Watson glared at his friend, who suddenly had the grace to look somewhat shamefaced.
"I've already done that too, remember?" Watson reminded. "That would have been cruel, Sherlock. I would always have had some lingering,nagging doubt in the back of my mind that you might pop up again somewhere, some day in the future. I'd always be looking over my shoulder, waiting, hoping. That would have been harder to bear than being with you, making the best of the time we are granted and then saying goodbye properly at the end."
Holmes suddenly looked genuinely moved by Watson's words, and swallowed involuntarily.
"Friends are there for each other, through the good times and the bad, Sherlock. Do you really think I am so emotionally fragile? Do you really think that I would let you die alone?"
"No."
"Good. I'm glad we got that sorted out. Now, let's hear no more talk of dying. We'll see what this Penrose Gill fella has to say, and then you can tell me about Cassia Ingram and what she said that finally made you accept that she is genuine."
"That's not important, John. The important thing is that she may have a case for us."
"Sod the ruddy case!" Watson erupted.
Holmes opened his mouth to protest, but did not get the chance as Watson cut him off.
"No, Sherlock, I mean it. Forget it.
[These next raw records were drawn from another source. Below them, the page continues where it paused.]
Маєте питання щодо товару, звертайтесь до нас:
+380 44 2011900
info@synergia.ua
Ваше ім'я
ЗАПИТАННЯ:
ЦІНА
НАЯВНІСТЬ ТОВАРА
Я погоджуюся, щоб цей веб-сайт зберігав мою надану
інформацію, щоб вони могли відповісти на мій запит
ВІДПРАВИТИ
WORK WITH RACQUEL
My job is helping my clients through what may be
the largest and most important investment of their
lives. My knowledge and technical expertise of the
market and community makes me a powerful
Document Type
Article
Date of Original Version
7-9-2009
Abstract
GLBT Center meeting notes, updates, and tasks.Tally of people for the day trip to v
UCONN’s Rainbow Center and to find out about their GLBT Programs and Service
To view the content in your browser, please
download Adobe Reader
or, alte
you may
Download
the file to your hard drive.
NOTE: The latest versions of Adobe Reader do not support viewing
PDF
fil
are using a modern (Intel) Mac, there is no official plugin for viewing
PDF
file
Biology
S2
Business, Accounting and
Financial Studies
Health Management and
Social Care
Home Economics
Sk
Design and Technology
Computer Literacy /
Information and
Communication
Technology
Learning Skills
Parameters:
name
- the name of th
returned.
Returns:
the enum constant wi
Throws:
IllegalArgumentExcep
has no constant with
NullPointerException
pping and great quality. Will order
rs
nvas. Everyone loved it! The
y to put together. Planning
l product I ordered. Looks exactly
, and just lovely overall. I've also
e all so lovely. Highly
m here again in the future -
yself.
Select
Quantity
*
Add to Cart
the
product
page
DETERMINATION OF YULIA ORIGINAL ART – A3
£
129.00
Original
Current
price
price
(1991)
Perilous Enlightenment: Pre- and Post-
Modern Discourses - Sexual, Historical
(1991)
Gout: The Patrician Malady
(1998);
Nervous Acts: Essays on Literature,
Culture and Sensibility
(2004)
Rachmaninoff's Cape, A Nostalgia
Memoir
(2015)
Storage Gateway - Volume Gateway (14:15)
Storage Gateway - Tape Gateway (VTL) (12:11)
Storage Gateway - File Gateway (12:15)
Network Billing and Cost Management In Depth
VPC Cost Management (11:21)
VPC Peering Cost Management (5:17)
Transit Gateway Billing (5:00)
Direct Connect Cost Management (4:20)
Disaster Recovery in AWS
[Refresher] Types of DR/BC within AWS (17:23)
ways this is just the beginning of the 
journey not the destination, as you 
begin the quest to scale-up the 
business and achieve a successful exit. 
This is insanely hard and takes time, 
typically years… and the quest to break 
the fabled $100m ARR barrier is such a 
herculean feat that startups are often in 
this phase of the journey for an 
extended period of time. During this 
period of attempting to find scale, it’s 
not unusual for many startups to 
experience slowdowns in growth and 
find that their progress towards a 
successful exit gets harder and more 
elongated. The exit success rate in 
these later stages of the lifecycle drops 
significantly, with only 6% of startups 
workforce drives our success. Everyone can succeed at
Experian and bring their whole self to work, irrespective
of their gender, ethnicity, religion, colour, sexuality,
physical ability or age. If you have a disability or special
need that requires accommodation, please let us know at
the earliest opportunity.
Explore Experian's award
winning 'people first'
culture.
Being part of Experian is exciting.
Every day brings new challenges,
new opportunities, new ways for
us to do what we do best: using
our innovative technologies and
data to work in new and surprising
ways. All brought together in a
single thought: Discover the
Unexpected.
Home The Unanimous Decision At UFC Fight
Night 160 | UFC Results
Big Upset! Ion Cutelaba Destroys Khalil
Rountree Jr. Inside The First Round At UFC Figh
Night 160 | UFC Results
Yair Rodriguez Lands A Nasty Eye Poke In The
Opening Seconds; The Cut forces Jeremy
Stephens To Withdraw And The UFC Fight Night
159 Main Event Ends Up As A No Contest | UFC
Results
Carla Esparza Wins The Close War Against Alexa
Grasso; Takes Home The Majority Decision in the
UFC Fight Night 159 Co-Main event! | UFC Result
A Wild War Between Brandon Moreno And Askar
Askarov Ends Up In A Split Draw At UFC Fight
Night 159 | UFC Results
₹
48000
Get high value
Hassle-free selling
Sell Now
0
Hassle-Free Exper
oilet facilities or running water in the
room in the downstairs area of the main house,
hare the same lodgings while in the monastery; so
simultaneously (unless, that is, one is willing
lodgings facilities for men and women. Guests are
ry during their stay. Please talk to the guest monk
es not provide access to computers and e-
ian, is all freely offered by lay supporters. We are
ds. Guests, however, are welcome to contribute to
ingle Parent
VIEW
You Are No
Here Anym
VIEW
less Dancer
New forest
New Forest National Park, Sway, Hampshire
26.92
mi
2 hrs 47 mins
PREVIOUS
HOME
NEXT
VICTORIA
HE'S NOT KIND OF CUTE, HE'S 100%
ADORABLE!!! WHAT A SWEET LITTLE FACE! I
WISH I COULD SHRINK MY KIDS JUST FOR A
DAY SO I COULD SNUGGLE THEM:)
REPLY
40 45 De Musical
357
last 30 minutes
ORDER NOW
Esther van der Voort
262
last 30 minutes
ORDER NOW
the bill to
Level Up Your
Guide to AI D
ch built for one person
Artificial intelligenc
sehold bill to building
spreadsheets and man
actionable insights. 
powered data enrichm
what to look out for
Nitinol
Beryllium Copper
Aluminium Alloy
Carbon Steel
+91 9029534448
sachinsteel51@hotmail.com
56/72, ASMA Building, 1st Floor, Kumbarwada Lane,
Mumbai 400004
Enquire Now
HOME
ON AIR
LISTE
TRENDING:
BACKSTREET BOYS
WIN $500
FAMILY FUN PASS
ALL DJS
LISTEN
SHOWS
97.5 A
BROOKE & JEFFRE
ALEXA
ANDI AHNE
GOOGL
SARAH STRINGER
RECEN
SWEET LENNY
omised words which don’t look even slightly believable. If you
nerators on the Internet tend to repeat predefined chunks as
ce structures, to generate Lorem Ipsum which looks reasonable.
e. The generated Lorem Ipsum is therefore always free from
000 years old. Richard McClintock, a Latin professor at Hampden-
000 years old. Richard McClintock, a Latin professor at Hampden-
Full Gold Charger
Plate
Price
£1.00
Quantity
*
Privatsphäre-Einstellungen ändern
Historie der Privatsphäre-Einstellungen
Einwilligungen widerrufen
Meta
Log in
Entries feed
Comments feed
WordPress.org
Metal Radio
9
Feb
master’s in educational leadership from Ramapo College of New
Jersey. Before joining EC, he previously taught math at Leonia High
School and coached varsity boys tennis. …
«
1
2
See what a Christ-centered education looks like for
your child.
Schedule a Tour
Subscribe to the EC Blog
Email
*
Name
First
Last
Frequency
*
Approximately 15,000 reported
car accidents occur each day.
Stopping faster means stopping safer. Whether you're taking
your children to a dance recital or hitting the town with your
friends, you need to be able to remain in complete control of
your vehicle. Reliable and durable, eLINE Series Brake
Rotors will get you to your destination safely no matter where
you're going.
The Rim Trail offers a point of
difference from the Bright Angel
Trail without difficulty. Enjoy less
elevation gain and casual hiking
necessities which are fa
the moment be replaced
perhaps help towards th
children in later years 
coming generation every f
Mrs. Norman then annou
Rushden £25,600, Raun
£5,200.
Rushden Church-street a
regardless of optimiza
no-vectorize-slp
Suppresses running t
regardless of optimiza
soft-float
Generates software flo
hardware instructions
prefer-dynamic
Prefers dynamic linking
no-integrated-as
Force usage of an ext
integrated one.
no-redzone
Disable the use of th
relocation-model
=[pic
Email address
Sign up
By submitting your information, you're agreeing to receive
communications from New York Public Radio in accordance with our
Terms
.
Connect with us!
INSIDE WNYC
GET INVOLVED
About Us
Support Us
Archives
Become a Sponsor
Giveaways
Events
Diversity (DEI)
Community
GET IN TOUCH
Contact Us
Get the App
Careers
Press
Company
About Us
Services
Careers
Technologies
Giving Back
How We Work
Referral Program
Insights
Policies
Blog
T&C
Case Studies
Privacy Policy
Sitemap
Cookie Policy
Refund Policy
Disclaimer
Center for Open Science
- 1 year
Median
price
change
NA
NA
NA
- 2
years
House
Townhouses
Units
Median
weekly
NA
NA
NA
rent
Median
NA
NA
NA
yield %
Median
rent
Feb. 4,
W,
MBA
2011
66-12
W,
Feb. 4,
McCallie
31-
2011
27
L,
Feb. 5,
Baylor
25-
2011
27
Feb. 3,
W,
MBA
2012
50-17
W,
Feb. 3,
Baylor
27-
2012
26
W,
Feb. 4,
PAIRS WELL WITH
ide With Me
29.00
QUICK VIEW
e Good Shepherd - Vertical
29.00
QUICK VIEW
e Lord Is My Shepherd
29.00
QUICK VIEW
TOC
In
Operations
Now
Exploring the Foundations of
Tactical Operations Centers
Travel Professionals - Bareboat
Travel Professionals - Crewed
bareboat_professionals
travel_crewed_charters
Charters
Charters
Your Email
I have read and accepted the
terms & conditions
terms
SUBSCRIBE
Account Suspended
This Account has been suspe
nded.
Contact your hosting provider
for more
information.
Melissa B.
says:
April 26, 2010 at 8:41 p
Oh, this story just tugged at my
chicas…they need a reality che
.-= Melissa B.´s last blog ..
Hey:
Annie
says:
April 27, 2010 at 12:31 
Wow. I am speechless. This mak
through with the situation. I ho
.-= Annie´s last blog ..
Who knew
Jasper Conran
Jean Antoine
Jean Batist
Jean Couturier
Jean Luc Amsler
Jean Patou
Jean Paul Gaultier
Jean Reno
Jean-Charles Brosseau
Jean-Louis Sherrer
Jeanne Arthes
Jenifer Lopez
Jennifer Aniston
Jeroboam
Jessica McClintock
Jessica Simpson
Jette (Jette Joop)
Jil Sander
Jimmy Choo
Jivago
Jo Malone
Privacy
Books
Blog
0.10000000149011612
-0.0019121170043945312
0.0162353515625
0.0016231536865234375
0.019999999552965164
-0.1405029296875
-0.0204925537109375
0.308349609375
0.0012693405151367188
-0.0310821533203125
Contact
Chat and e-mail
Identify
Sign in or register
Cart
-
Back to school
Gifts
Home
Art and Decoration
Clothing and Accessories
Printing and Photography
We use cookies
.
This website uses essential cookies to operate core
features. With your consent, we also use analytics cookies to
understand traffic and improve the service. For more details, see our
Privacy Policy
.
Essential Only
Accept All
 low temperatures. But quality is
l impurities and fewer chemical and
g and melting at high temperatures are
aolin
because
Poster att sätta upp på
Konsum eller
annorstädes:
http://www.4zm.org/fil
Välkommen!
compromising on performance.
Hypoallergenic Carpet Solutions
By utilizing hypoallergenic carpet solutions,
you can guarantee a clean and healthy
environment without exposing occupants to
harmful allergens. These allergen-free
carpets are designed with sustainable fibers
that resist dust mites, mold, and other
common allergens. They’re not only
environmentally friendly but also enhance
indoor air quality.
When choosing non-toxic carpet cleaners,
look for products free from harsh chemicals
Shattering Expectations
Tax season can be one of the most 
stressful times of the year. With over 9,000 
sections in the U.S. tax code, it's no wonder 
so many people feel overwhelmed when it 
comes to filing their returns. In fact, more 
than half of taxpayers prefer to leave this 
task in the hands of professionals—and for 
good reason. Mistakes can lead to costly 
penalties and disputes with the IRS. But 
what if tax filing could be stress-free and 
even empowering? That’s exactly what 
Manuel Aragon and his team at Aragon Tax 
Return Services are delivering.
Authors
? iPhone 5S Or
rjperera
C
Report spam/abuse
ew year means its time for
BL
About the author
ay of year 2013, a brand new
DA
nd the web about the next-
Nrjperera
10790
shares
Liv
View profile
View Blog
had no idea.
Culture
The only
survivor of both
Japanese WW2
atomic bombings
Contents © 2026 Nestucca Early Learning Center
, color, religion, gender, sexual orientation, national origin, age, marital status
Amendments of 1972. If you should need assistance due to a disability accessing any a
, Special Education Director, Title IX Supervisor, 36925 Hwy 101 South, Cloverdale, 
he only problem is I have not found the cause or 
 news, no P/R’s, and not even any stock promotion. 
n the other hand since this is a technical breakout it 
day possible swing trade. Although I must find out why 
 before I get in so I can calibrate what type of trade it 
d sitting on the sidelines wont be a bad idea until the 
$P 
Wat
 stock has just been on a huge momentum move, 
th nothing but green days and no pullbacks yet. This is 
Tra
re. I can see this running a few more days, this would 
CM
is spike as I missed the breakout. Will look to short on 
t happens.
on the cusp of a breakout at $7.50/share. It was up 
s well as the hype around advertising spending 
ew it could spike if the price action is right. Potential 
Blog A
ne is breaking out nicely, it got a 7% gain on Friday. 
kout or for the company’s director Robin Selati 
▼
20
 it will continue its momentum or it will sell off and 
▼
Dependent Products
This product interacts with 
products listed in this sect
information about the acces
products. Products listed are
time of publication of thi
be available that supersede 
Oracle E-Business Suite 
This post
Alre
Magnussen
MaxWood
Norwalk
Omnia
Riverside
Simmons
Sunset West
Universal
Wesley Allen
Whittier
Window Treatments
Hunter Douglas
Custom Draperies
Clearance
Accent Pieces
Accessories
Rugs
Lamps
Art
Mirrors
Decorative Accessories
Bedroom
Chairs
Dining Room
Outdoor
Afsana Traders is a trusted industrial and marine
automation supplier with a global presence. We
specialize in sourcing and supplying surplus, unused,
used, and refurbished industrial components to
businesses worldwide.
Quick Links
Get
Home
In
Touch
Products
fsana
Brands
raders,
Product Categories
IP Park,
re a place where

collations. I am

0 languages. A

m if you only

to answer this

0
The most important thing is getting you through this and well again!"
"Are you asking me to ignore the possibility that there is a child killer out there on a rampage, just because I am off colour?"
"Off colour! It's a freaking brain tumour! Do you have any idea of the risk you could be taking if you don't get it treated straight away!"
"I am aware of all the facts, John. It does not alter the situation."
"No. No, Sherlock. We don't know that there is a killer out there. We don't. We do know that you need surgery, and that has to be our priority right now. I'm sure Cassia Ingram will understand."
"But will the children?"
"Sherlock! You just told me that you trusted my medical judgement and that I would have your best interests at heart!" Watson railed, but he could see from Holmes expression that it was a complete waste of breath. "You do not screw around with a sodding brain tumour, Sherlock, you just don't!"
Even now there was no reasoning with the annoying little berk!
"I will decide what my priority is, once I've heard what Cassia Ingram has to say, and that is an end to it John."
And as if to underline the statement, the cab came to a halt at the curb and Holmes added: "We're here."